He reached the bank, and gripped it with both hands. There was no need to say that he had had a fright. His wide eyes and the colour of his face said that.

‘Can ee get out now?’ she asked.

‘No,’ said Paul; ‘I’m anchored.’

‘I’ll pull ee out,’ said she, rising to her feet; and Paul thrust one hand towards her. She took him by the wrist, stuck both heels in the crisp turf, and pulled. Paul set an elbow on the brink, and strained upwards with all his might Something sucked out of the stream-bed, and the waters went muddy. ‘You’re coming!’ cried May, and gave a haul which was meant to be victorious; but Paul still hung like a log.

‘There’s about a ton of it,’ said Paul. ‘It’s tied like ropes.’

‘Gimme t’other hand,’ returned young Devon. ‘I’ll pull ee out if I dies for’t.’

Paul surrendered the other hand, and she pulled. There was another suck at the bottom of the stream, and Paul came up by a foot. She went backwards for a new vantage-ground, and pulled again, and Paul came to bank, clothed from the waist downward in water-lily leaf and weed, and lay face downwards helpless on the turf at her feet.
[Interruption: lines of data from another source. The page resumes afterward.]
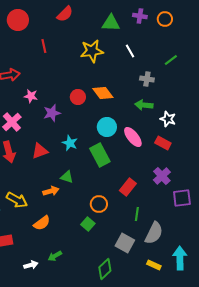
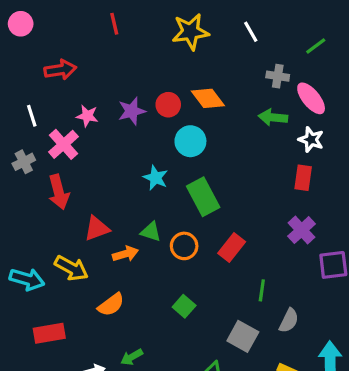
pink star: (31, 96) -> (87, 116), moved
purple star: (52, 113) -> (132, 111), moved
cyan circle: (107, 127) -> (190, 141), moved
pink ellipse: (133, 137) -> (311, 98), moved
red rectangle: (163, 143) -> (303, 178), turned 70
red triangle: (40, 151) -> (97, 228), moved
red rectangle: (128, 187) -> (232, 248), moved
orange circle: (99, 204) -> (184, 246), moved
gray semicircle: (154, 233) -> (289, 321), size x0.7

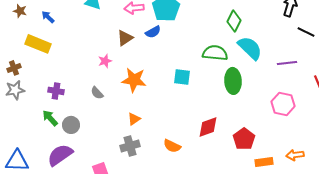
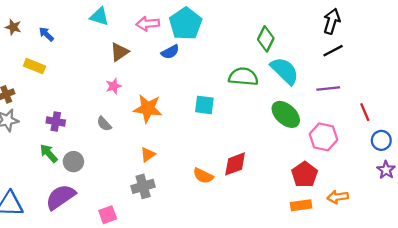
black line: (306, 32) -> (333, 51), moved, turned -54
brown triangle: (125, 38) -> (119, 52), moved
yellow rectangle: (38, 44) -> (35, 66), size x0.7
green ellipse: (233, 81) -> (286, 114), moved, turned -45
red pentagon: (244, 139) -> (305, 175), moved
orange semicircle: (172, 146) -> (203, 176), moved

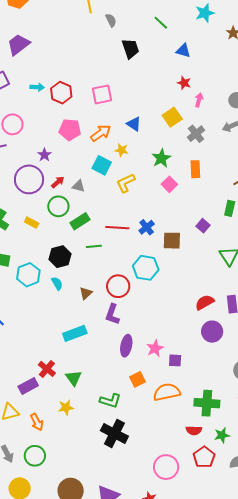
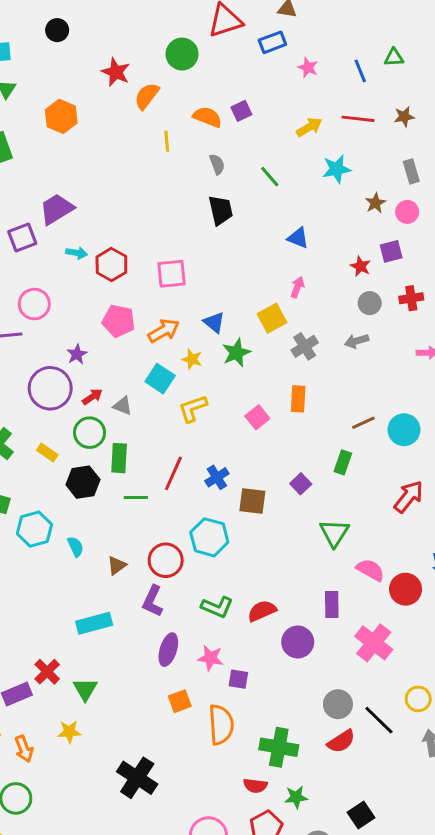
gray semicircle: (111, 20) -> (217, 164), moved
purple trapezoid: (18, 45) -> (57, 209), moved
blue triangle: (183, 51) -> (298, 238), moved
red star: (184, 83) -> (361, 266), moved
pink arrow: (199, 100) -> (297, 287), moved
green star: (161, 158) -> (236, 353), moved
green rectangle: (80, 221) -> (119, 458), turned -60
red line: (117, 228) -> (173, 473), turned -75
black hexagon: (60, 257) -> (83, 482), moved
red semicircle: (205, 302) -> (262, 611), moved
pink star: (155, 348) -> (211, 658), turned 30
orange semicircle: (167, 392) -> (221, 725), turned 92
green L-shape: (110, 401) -> (217, 607), moved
‘Now,’ she said tartly, ‘you’re not goin’ to faint, I hope!’ Paul said nothing. ‘Like a girl,’ she added, with disdain.

‘Not me,’ answered Paul, with his nose in the turf. ‘What have I got to feint for?’

He asked the question with feeble scorn, and fainted.

May Gold stooped to a basket which lay near her, and, taking from it a pair of garden scissors, knelt beside Paul, and began to snip his bonds. He woke to find her thus engaged, and a virginal sweet sense of shame filled him. Her fingers touched his skin at times, and he tingled with a soft fire.

‘Nobody’d think it from they grimy paws,’ said May Gold to herself; ‘but he’ve got a skin as fair as a maid’s.’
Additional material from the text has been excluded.